Bryce Harper got choked Sunday afternoon for being Bryce Harper.

Jonathan Papelbon remains a relative outsider to the Washington Nationals but is a self-appointed flame bearer of baseball code. He attacked Harper because he subscribed to the outdated, lazy perception that Harper is a young punk who should know his place. Let us be clear about Harper’s place: He is the best baseball player in the world, the surefire Most Valuable Player of the National League and a 22-year-old who handled a sea of dysfunction with grace and professionalism. During a rotten season for a franchise in crisis, he was the very best thing about the Washington Nationals.

Papelbon will miss the remainder of the season without pay after the fight.
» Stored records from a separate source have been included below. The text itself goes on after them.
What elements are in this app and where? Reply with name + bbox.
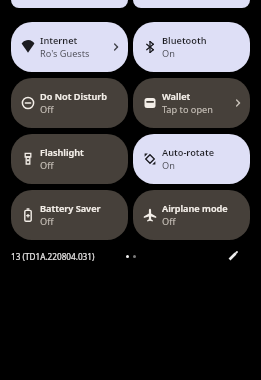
staticText: Airplane mode (162, 202, 228, 215)
button[interactable] (133, 0, 250, 8)
staticText: 13 (TD1A.220804.031) (11, 251, 95, 262)
button[interactable]: Do Not Disturb (11, 78, 128, 128)
staticText: Off (40, 215, 54, 228)
button[interactable] (11, 0, 128, 8)
button[interactable] (226, 249, 240, 263)
staticText: Flashlight (40, 146, 84, 159)
button[interactable]: Battery Saver (11, 190, 128, 240)
button[interactable]: Bluetooth (133, 22, 250, 72)
staticText: On (162, 159, 175, 172)
staticText: Bluetooth (162, 34, 207, 47)
button[interactable]: Auto-rotate (133, 134, 250, 184)
staticText: Wallet (162, 90, 191, 103)
staticText: Off (40, 159, 54, 172)
staticText: Off (40, 103, 54, 116)
staticText: Battery Saver (40, 202, 101, 215)
staticText: Auto-rotate (162, 146, 215, 159)
button[interactable]: Wallet (133, 78, 250, 128)
button[interactable]: Internet (11, 22, 128, 72)
button[interactable]: Flashlight (11, 134, 128, 184)
staticText: Off (162, 215, 176, 228)
staticText: Ro's Guests (40, 47, 90, 60)
staticText: Do Not Disturb (40, 90, 108, 103)
staticText: On (162, 47, 175, 60)
staticText: Internet (40, 34, 78, 47)
button[interactable]: Airplane mode (133, 190, 250, 240)
staticText: Tap to open (162, 103, 213, 116)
He was suspended four games by the Nationals on Monday for the episode with Harper in addition to three games because he dropped his appeal of a Major League Baseball ban for throwing at an opponent’s head last week. Harper was held out of Monday’s game because of “his part in the altercation,” Nationals Manager Matt Williams said.

The notion that Harper is a malcontent or a cocky hothead or a threat to the game’s integrity is, to borrow a phrase, tired. He plays as hard as any teammate would expect – with the apparent exception of Papelbon, a guy who’s played about 1,200 fewer innings than him this season.

One insane thing about Sunday is that Harper did run out that pop-up. He muttered in frustration, tossed his bat, shook his head and trotted down the line. He reached the base. In Game 155 of a mathematically dead season, that constitutes running it out. That counts.

It counts, that is, unless you are looking for a reason to vilify Harper. In the aftermath of Sunday’s fracas, a small chorus of former players have risen to back Papelbon. They, like Papelbon, are castigating the obsolete idea of Bryce Harper rather than reckoning with the MVP who is the only reason the Nationals season cannot be considered a total waste.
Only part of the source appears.